Highlight of the thread so far:

quote:

To be fair there is a slightly higher chance now that Dancey has given them a target by telling them that if they can turn the game into a murder sim he will shut it down. They would certainly enjoy the thought of that

Edit: I didn't know if I should post this in grogs.txt, the Pathfinder thread or here but they all fit

Eox fucked around with this message at 02:11 on Jul 21, 2014

Zereth
Jul 9, 2003



I strongly suspect the best way of greifing people playing Pathfinder Online is going to be letting them play Pathfinder Online.

IShallRiseAgain
Sep 12, 2008

Well ain't that precious?

I'm honestly surprised Pathfinder Online even managed to reach the alpha stage.

Sandweed
Sep 7, 2006

All your friends are me.

I remember people where shaking in their pants when we started playing Mechwarrior Online. At least we made them change the TOS so encouraging Alt+F4 to enable 3rd person view became a bannable offense.

Nickiepoo
Jun 24, 2013

Sandweed posted:

I remember people where shaking in their pants when we started playing Mechwarrior Online. At least we made them change the TOS so encouraging Alt+F4 to enable 3rd person view became a bannable offense.

I'm going to assume that you guys were the reason that once third person was in the button for it actually was F4.

Goons were the best thing to happen to that game though, and made more effort to get it improved than any of the sad-sack 'grr goons!' that played it seriously.

I also like how you pre-emptively told Paul (lead failure dev or something like that) to go do one by tripping his crippled mech to death.

Sandweed
Sep 7, 2006

All your friends are me.

I had a lot of fun in the beta rolling with goons, but the meta game loving with the terrible grognards was the best part.
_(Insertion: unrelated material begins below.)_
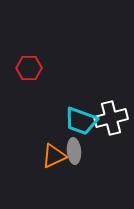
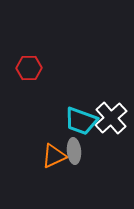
white cross: rotated 28 degrees counterclockwise
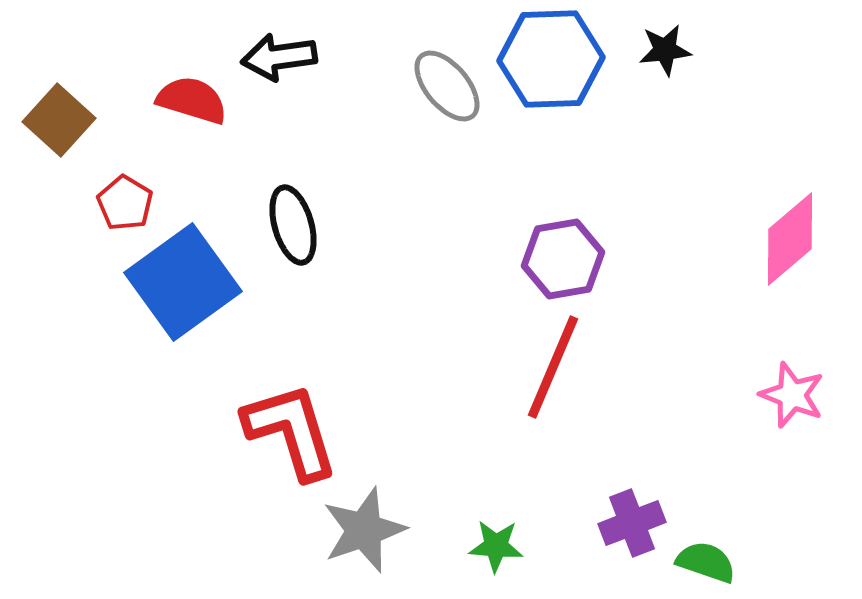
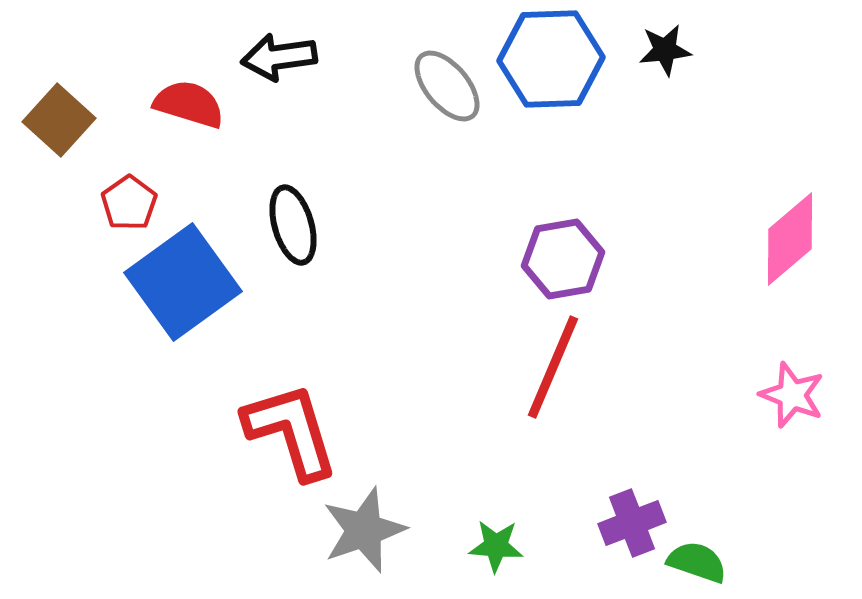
red semicircle: moved 3 px left, 4 px down
red pentagon: moved 4 px right; rotated 6 degrees clockwise
green semicircle: moved 9 px left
Shame about how the game turned out though.

-Zydeco-
Nov 12, 2007


7 Days to Die is one of the many zombie survival games that came out last year. 30 or so pages back is a pretty good story about flooding someone’s mines so you’ve probably heard about it. It’s still very much an alpha but they’ve added some more stuff to the game and it’s pretty fun both in itself and also as a vehicle to dick with people who really should be playing Minecraft.



On the main goon server we have recently been introduced to Batman, a player who had taken over a central location on the map. The only reason we took any interest in the guy is because he was duping items far more than was reasonable, and unlike most cheaters who dupe supplies, Batman was duping top level building materials to make Barbie’s Dream Bunker. A couple days ago, after he shot a poor goon smuggling water, we formed a posse, killed him 20+ times and wrecked the place and then left thinking he would get the message. Last night we came back on and there he was again, fort completely rebuilt and even more outrageous amounts of duping going on. After we got the next best thing to an admission of cheating we had all the evidence we needed to request admin assistance.



We started off spawning zombie dogs on him. There was some collateral damage as some random pubbies got zombies spawned on them across the map as the proper entity ID was found. After the dogs came the giant mutant Bees. Unfortunately, due to the wonkiness of the spawn mechanics all the spawns landed outside, and while they happily went to work tearing parts off his place, none of them were actually showing up inside. It worked in our favor though as after 15 minutes of BARK BARK BZZZZZ BANG BARK CRASH BARK BZZZZZZZ BZZZZZZZZ BANG CRASH he switched servers in the hopes that we would lose interest.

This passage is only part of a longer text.